Alternative art spaces and politically unstable times usually come hand in hand. Rather rare is the case of Beirut and Lebanon where large-scale investments are being undertaken by private entities with the aim of establishing white cube galleries, foundations, centres or museums. Besides MACAM three years ago, Aïshti Foundation in late 2015, the Saleh Barakat Gallery and Dar el Nimer for Arts & Culture early summer 2015, Joumana Asseilly opened Marfa’ in late 2015.
A trained interior decorator, Asseily, after spending time abroad, returned to Lebanon in 2006. After having been affiliated to Ashkal Alwan, the Arab Image Foundation and the Beirut Art Centre, she had an epiphany in early 2015: to open a contemporary gallery. Less than a year later, Marfa’ opened its doors with Vartan Avakian’s Collapsing Clouds of Gas and Dust.
As the name reveals (marfa’ means port in Arabic), Asseily has chosen a peripheral and industrial location making Marfa’ effectively the first gallery in this part of Beirut.
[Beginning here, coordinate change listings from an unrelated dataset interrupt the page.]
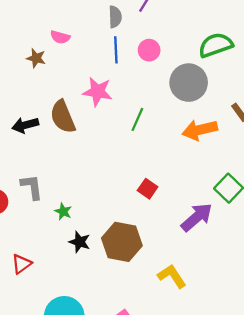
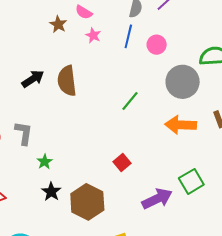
pink star: (98, 92) -> (93, 35), moved, size x0.6
black arrow: (25, 125) -> (33, 79), turned 145

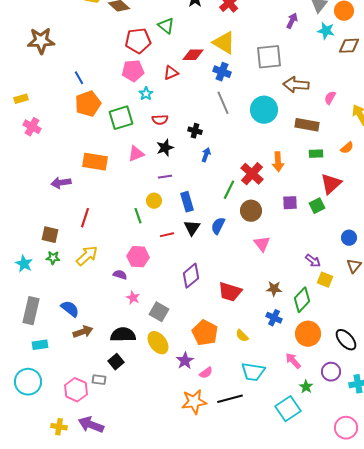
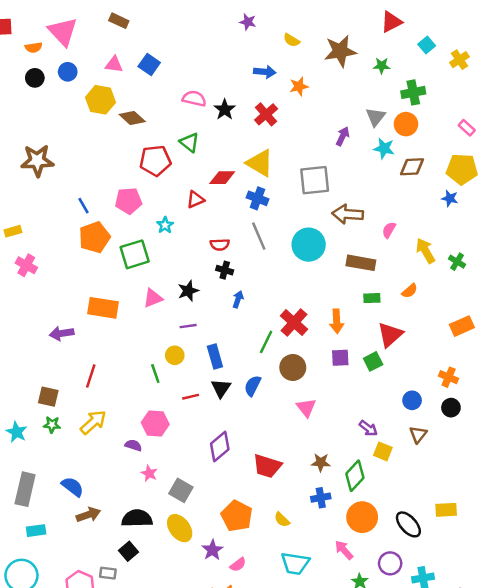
pink pentagon: (133, 71) -> (129, 201), moved
red semicircle: (160, 120) -> (220, 245), moved
orange arrow: (278, 162) -> (337, 321), moved
blue cross: (274, 318) -> (321, 498), turned -35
Currently on show and running until 31 August, is filmmaker and artist Rania Stephan’s On Never Being Simply One. On display in the main room kept in white with bare concrete floors and a glass window front, are 64 Dusks – photographs, Stephan took during a residency in London. She would always take them at the time when Egyptian cinema star – Soad Hosni who fell to her death from a balcony in London in 2001 – died. The atmospheric shots, given the time of day, are kept in tepid light. Being paired they seem to not stand on their own – a possible reflection of Hosni’s state, a possible inner rupture… They are part of a larger body of work and academic engagement with Hosni Stephan pursued.
In a second room, screens Invisible Images, part one of her trilogy Memories of a Private Eye and in a side room, accessible from outside, is a lovely installation Stephan did in collaboration with Stefan Tarnowski, Who Else Could It Be?, a peripatetic tale of images, cameras and slides, lost and found – featuring once again Soad Hosni.
To add to the material on show, Marfa’ organized and open air screening of The Three Disappearances of Soad Hosni, one of Stephan’s most important films thus far, turning the show into a bit of a Gesamtkunstwerk. Using footage taken from the 82 feature movies she starred in between 1959 and 1991, Stephan creates a marvelous and very subtle three-part ode to Hosni and Egyptian cinema. This triptych contains dialogues and story lines, in which the Egyptian celluloid star is femme fatale and also battered woman, laughing as much as and crying. Stephan weaves this new oeuvre with as much perspicacity as humour.
Beirut’s cultural institutions and art galleries prove not only that there is a keen interest in local, regional and international art but a vibrant local art scene. Given its location and carefully curated exhibitions, Marfa’ is a wonderful addition.